General information
- Type: Single seat Standard Class Sailplane
- National origin: Romania
- Manufacturer: Intreprinderea de Industrie Locală (IIL) / Uzinele de Reparatii Material Volant-3 (URMV-3) at Brașov
- Designer: Iosif Șilimon

History
- First flight: 5 June 1959

= IIL IS-4 =

Single seat, high performance sailplane

The IIL IS-4 was a single seat, high performance sailplane designed by Iosif Șilimon and built in Romania in the late 1950s.

==Design and development==
From about 1950 to his death in February 1981, Iosif Șilimon was Romania's most prominent glider designer, his aircraft distinguished by his initials. The IS-4 first flew on 5 June 1959. It was a high wing cantilever monoplane with an all wood structure and was largely plywood skinned. The wings, mounted with 2.5° of dihedral, were double straight tapered, with a little more taper outboard and an almost unswept leading edge.

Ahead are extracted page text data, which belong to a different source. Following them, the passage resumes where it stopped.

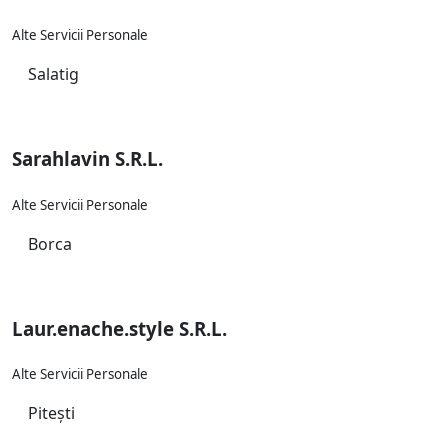
Alte Servicii Personale
Salatig
Sarahlavin S.R.L.
Alte Servicii Personale
Borca
Laur.enache.style S.R.L.
Alte Servicii Personale
Pitești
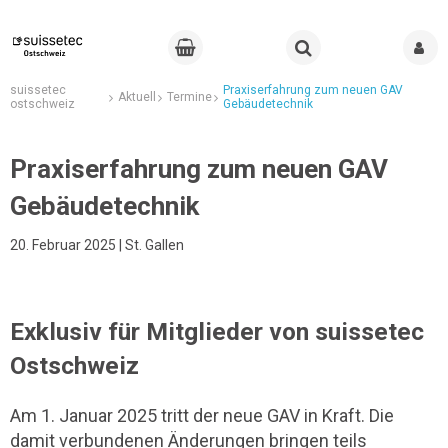
suissetec
Praxiserfahrung zum neuen GAV
Aktuell
Termine
ostschweiz
Gebäudetechnik
Praxiserfahrung zum neuen GAV
Gebäudetechnik
20. Februar 2025 | St. Gallen
Exklusiv für Mitglieder von suissetec
Ostschweiz
Am 1. Januar 2025 tritt der neue GAV in Kraft. Die
damit verbundenen Änderungen bringen teils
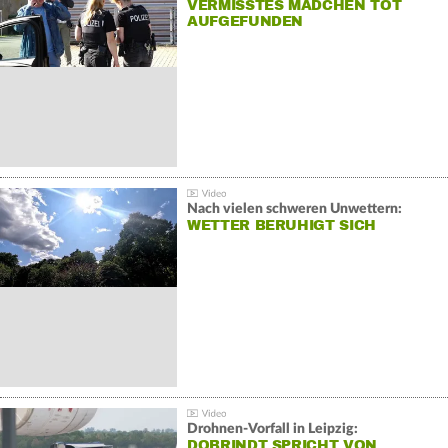
VERMISSTES MÄDCHEN TOT
AUFGEFUNDEN
Nach vielen schweren Unwettern:
WETTER BERUHIGT SICH
Drohnen-Vorfall in Leipzig:
DOBRINDT SPRICHT VON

They were built around a single spar with a forward torsion box between it and the leading edge. The tips carried the small streamlined bodies known as salmons, common at the time. Ply and fabric covered ailerons ran from the tips over the more tapered outboard panels, with mid-chord spoilers immediately inboard, opening above and below the wing.

The fuselage was a plywood monocoque, tapering to the tail. A single piece, side hinged, moulded perspex canopy enclosed the single seat cockpit from the nose to the leading edge, with an additional small roof transparency aft of the leading edge. The empennage was conventional, with a straight tapered tailplane mounted on a small step above the fuselage, carrying straight edged elevators with gaps at their roots between elevator and fin and at the tips between them and rearward extension of the tailplane tips. The elevators were mass balanced by a weight within the fuselage but not aerodynamically balanced. A narrow fin with a small forward fillet rose above the tailplane to the full height of the rudder, which was broad with a rounded heel, flat tipped and also unbalanced. The rudder extended down to the keel, requiring a cut-out in the aft part of the elevators for its movement. Like the ailerons the horizontal tail was covered with fabric over ply but the fin was simply ply skinned and the rudder fabric covered. The IS-4 had a short, rubber sprung skid reaching from the nose to under about mid-canopy and a fixed, unsprung monowheel under the wing, fitted with a brake. There was also a small tail bumper, protecting the bottom of the rudder.

The IS-4 was the first Romanian sailplane designed to meet FAI Standard Class rules.